7 Replies to “Orford Ness”

  1. I went a few years ago, a stop off on the occasion of walking the coastal path, when I used your excellent guide. We got stuck in Orford in the evening as the supposed last bus never materialised (no fault of the guide book!). It was a magical day though – such a unique place. I would love to be a fly on the wall with Macfarlane and Self! Another reason to buy the Big Issue. Thanks for this!

  2. Thanks both. Yes, Orford Ness is a very special place. Diana, according to the Big Issue, Macfarland and Self talked shop all the way – commissions, royalties etc. Sometimes you just need to be alone to appreciate the mood that these places convey (although Macfarlane, at least, seems to know all the right people in all the right places – sailor-poets, artists, writers and so on for walking companions).

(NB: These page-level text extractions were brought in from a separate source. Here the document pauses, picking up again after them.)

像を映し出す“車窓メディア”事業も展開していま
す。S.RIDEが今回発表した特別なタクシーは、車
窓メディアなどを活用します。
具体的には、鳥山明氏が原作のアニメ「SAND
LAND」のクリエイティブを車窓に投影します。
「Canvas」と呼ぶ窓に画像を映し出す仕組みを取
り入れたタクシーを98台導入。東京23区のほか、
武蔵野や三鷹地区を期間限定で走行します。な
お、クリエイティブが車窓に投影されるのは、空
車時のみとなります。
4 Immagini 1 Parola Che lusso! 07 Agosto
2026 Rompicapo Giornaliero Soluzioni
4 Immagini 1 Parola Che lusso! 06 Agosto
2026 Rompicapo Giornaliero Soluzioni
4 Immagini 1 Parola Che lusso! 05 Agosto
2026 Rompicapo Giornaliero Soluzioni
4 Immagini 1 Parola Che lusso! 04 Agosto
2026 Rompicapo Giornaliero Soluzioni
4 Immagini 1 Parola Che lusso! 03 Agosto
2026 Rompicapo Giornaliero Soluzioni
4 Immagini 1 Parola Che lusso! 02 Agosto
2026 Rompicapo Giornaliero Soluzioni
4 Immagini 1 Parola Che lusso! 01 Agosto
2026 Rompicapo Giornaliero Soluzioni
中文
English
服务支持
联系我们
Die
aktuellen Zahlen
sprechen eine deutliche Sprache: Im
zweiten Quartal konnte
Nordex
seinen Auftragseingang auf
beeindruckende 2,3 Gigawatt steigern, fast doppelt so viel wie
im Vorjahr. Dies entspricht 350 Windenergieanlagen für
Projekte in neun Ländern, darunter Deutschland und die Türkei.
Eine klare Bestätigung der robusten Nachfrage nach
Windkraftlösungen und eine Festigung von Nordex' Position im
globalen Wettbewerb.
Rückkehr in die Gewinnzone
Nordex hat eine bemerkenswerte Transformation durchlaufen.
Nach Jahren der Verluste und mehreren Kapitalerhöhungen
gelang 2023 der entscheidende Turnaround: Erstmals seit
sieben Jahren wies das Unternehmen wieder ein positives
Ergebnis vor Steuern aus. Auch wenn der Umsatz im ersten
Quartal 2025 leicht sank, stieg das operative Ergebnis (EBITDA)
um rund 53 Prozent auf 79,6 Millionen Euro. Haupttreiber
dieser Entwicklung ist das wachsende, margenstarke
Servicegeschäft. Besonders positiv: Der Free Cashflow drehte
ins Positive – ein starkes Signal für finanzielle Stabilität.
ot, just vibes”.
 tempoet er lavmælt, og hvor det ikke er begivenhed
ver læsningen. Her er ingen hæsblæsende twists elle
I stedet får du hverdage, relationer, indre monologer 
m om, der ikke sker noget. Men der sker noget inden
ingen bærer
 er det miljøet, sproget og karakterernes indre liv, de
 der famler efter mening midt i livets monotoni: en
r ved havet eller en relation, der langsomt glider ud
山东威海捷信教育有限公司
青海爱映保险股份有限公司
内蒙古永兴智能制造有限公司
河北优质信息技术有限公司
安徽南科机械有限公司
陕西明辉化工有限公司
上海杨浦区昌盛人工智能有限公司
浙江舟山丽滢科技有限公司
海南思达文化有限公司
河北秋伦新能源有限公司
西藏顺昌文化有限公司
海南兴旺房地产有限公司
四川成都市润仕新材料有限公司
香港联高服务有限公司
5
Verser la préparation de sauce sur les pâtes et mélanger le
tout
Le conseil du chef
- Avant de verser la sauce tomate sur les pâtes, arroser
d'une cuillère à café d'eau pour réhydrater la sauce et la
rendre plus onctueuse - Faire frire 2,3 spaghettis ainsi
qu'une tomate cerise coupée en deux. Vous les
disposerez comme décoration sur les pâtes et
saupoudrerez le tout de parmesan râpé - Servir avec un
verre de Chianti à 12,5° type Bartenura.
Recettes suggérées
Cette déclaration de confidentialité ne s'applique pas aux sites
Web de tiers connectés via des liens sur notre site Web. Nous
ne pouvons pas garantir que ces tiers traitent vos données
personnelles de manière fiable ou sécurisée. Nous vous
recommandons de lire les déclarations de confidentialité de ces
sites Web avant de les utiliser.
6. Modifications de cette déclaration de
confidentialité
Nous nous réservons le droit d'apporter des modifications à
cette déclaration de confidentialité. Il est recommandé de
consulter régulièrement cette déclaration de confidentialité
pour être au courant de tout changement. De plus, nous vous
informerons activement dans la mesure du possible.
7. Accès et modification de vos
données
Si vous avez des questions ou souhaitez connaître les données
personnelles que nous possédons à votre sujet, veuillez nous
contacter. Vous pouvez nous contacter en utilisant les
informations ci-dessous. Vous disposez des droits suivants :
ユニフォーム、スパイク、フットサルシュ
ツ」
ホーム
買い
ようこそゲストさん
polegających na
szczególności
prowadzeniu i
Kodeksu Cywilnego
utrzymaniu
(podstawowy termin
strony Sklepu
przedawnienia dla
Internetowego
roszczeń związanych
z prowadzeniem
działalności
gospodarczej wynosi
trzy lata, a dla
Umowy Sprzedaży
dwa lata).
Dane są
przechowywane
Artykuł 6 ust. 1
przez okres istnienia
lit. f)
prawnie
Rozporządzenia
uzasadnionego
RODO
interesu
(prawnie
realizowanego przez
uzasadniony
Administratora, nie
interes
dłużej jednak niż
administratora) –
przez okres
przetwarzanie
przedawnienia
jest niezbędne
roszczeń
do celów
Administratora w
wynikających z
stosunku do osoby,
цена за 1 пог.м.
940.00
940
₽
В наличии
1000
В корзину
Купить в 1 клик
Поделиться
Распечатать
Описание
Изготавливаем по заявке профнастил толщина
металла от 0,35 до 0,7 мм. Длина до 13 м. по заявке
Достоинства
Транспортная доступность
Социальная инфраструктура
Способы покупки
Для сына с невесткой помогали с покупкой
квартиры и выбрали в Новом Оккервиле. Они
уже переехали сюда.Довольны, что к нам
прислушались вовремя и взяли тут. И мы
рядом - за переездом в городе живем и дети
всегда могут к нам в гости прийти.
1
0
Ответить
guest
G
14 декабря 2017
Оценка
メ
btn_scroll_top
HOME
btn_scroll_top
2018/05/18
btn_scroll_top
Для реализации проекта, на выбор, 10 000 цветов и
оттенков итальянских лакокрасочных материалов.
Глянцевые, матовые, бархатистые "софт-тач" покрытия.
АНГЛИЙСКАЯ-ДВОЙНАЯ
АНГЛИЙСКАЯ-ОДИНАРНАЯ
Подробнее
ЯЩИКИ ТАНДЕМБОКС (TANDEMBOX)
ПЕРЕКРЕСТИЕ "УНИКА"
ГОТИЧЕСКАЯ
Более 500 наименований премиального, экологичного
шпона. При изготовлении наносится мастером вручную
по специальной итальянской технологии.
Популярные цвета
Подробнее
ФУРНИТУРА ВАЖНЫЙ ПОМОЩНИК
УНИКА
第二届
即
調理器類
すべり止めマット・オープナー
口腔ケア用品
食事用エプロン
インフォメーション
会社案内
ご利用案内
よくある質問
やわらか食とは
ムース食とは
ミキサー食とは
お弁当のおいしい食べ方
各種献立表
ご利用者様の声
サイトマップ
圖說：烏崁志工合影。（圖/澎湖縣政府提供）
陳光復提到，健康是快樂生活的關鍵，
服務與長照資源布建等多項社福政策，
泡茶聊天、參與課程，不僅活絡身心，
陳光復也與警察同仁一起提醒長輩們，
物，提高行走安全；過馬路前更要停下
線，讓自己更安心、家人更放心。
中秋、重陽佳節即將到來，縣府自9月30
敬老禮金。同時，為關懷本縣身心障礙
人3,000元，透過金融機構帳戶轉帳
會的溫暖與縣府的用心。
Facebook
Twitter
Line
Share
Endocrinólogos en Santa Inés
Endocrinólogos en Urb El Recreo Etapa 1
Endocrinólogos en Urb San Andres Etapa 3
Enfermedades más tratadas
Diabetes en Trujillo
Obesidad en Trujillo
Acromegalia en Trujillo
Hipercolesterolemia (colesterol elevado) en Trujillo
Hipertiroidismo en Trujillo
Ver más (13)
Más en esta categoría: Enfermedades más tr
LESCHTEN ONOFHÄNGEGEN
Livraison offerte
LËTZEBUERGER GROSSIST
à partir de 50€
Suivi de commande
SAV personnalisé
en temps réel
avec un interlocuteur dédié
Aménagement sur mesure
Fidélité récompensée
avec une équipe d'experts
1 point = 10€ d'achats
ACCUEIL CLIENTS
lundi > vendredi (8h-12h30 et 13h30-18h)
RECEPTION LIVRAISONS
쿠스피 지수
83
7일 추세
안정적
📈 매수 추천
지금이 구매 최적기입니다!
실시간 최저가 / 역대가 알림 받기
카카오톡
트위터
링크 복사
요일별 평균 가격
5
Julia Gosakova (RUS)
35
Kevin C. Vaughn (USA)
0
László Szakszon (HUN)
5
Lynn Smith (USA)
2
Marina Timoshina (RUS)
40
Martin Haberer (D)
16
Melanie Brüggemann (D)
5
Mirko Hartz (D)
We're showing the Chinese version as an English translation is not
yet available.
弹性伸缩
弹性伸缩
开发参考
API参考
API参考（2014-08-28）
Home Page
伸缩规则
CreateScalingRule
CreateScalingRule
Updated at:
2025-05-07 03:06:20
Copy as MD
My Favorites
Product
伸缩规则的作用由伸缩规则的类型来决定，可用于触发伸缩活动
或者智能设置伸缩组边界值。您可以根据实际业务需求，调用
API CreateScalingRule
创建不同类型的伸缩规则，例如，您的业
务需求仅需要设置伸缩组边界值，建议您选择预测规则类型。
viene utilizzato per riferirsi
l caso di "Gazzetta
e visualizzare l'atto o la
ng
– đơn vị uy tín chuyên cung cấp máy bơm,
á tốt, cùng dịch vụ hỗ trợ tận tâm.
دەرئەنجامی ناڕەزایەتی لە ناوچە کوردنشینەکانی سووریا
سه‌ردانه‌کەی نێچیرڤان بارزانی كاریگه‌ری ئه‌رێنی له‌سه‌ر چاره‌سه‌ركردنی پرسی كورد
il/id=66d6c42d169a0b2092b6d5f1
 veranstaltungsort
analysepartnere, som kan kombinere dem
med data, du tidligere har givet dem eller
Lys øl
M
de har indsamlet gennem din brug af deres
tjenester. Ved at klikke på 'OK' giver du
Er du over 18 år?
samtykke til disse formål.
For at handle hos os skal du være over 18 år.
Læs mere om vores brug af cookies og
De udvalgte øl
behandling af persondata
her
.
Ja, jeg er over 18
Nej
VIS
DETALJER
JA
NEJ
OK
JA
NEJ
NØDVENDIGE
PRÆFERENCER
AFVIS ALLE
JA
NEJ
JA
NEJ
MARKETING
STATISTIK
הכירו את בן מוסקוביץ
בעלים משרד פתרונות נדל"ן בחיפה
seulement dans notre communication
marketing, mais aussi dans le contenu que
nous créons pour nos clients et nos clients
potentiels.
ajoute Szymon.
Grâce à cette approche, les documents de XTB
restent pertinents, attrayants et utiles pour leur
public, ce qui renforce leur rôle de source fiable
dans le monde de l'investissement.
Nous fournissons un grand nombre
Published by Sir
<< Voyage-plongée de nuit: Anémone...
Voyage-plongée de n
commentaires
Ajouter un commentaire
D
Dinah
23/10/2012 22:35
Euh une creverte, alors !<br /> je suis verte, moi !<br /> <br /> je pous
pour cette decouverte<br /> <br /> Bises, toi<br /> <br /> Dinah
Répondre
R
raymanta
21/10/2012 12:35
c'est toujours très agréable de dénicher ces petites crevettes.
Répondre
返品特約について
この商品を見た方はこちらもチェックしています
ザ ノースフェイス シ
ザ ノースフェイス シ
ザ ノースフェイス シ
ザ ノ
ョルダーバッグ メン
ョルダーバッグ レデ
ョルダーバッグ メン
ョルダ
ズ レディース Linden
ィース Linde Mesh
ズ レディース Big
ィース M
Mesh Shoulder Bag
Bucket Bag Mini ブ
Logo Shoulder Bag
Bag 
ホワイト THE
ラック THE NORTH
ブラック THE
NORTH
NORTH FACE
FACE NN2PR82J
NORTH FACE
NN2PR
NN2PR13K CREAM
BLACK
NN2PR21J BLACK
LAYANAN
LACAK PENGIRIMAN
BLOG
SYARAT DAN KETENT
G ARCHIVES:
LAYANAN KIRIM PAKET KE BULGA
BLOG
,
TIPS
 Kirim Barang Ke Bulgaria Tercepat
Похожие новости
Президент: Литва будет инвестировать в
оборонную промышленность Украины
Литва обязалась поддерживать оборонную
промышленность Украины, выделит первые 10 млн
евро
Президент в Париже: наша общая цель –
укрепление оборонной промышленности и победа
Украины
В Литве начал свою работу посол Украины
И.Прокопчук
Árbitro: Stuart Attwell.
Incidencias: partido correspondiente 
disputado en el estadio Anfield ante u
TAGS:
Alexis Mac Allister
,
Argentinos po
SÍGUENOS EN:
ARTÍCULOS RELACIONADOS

  3. Great blog and wonderful photos – I usually have to have a dictionary to hand when reading Will Self…

  4. Really beautiful photos! I feel quite curmudgeonly about the industry/niche building up around Robert Macfarlane, though I guess not of his making… the idea of Will Self on a walk with him makes me want to run very fast in the other direction. I don’t see why it’s any more profound than Alan Titchmarsh going for a walk with Twiggy on ITV… except the latter weren’t talking cash…

  5. Marvellous post, Laurence, and further enticement to get myself to Orford Ness one of these days. Especially as I’d like to employ the term ‘orfordness’ more often! Many, many years ago the Suffolk coast was one of those places that resonated deeply with me as I wandered the mist-wreathed marshes of Walberswick while geese called invisibly from above. It seemed a place shrouded in secrets, a wonderfully spectral landscape that asked more questions than it answered.

    I’d just arrived in London before setting out on my own walk last month when I caught a glimpse of Macfarlane and Self on the cover of the Big Issue as I passed a seller. Buying a copy, I carried it with me as I walked through rain and wind before finally getting a chance to read the article one evening in a B&B. Once finished, I left it behind amongst the other magazines for guests in the hopes that it would travel a bit further in the pack of someone else walking the byways and paths of Britain this summer.